When I do OAV, I just use more crystals for the increased numbers of boxes on the stack. 

I like three deeps because of the possibilities for storing a really good amount of winter honey. I like my stacks to be a minimum of 150 lbs, and am happy if they are edging up towards 200 lbs. The risk of trying that in only two deeps (and a medium) is that the bees could get antsy and swarm in the fall if space gets tight. With lots of room they just keep happily packing it away, especially pollen. Some areas may not have forage that produces reliably good fall pollen but I do (goldenrod and asters are big here). That pollen is the supercharger for spring brood, and better (and safer for the bees) than any commercial product I can supply. 

The only other downside of three-deeps for winter is that if you are using Snelgrove boards, you may be lifting some of them quite high and they will be heavy with the needed stores for the queenless part of the process. (Snelgroves do produce a good deal of honey in addition to some extra queens - if you want them - so it's way to get both.)

My eye is accustomed to the mass of my big, tall hives and they just look prosperous and healthy to me, with excellent prospects for winter survival. Smaller (and thinner, 8-frame) colonies that I see here and there look like they're much more at risk. I don't know for sure if my (so far) excellent wintering success is a function of my bigger stacks, and I am not willing to risk some of my colonies to do an A/B test.
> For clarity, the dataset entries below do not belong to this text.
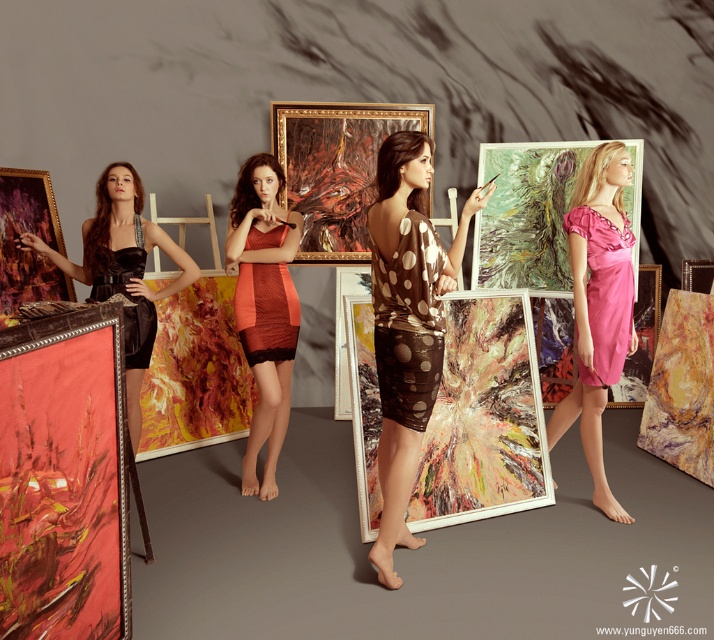 Question: Which is nearer to the orange lace dress at center?

Choices:
 (A) brown dotted fabric dress at center
 (B) oil paint canvas at center
 (C) pink satin dress at center
 (D) brown shiny dress at center

Answer: (D)

Question: In this image, where is shiny gold frame at left located relative to velvet black dress at left?

Choices:
 (A) left
 (B) right

Answer: (A)

Question: Which point appears farthest from the camera in this image?

Choices:
 (A) (408, 396)
 (B) (246, 218)
 (C) (111, 256)
 (D) (346, 260)

Answer: (D)

Question: Is velvet dress at left positioned in front of shiny gold frame at left?

Choices:
 (A) yes
 (B) no

Answer: (B)

Question: Which of the following is the farthest from the observer?

Choices:
 (A) pink satin dress at center
 (B) oil paint canvas at center
 (C) velvet dress at left

Answer: (B)

Question: Considering the relative positions of brown shiny dress at center and velvet dress at left in the image provided, where is brown shiny dress at center located with respect to velvet dress at left?

Choices:
 (A) left
 (B) right

Answer: (B)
If I ran 8-frame equipment three deeps would absolutely be my minimum winter stack, with a medium on top of that, to get them up to weight.

Enj.


----------



## crofter (May 5, 2011)

This triple deep I am putting into winter is my only experience with three deeps and it came about by complicated circumstances. Will see how it performs next season. There are reports that the bottom box gets filled with a high percentage of pollen; could that make the bees reluctant to move the cluster down into it? They can move honey around handily but maybe pollen, not so much.

Perhaps in a relatively warmer climate where the cluster has more mobility during thaws they can move around and use stores that might be a bit scattered. With solid month long extreme cold maybe they have to be able to inch upward and be assured the honey is there or starve. Purely conjecture though on my part.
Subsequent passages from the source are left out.